Provide the count of lines below that include the word "does", without any accompanying remarks.

** Opening Exercise material block **

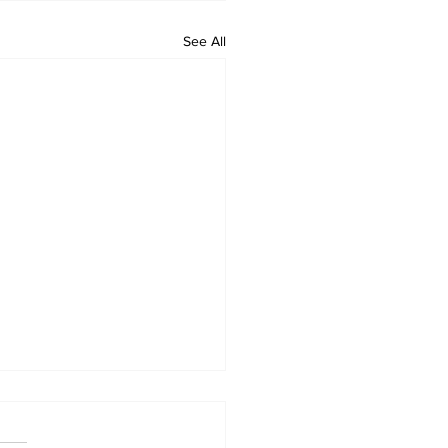
See All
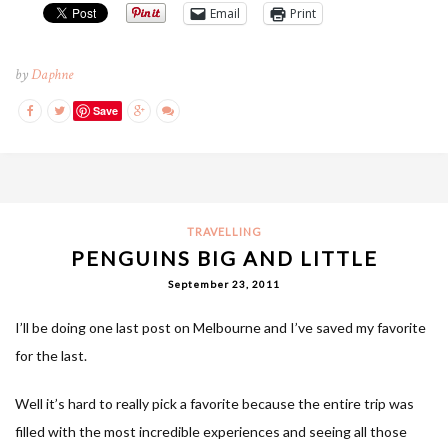
Email
Print
by
Daphne
Save
TRAVELLING
PENGUINS BIG AND LITTLE
September 23, 2011
I’ll be doing one last post on Melbourne and I’ve saved my favorite
for the last.
Well it’s hard to really pick a favorite because the entire trip was
filled with the most incredible experiences and seeing all those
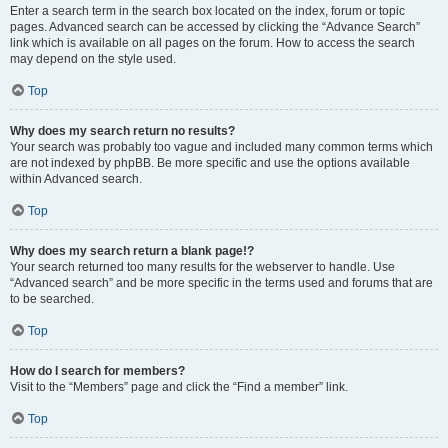
Enter a search term in the search box located on the index, forum or topic
pages. Advanced search can be accessed by clicking the “Advance Search”
link which is available on all pages on the forum. How to access the search
may depend on the style used.
Top
Why does my search return no results?
Your search was probably too vague and included many common terms which
are not indexed by phpBB. Be more specific and use the options available
within Advanced search.
Top
Why does my search return a blank page!?
Your search returned too many results for the webserver to handle. Use
“Advanced search” and be more specific in the terms used and forums that are
to be searched.
Top
How do I search for members?
Visit to the “Members” page and click the “Find a member” link.
Top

** Closing Exercise material block **

▶ [Exercise response]:
2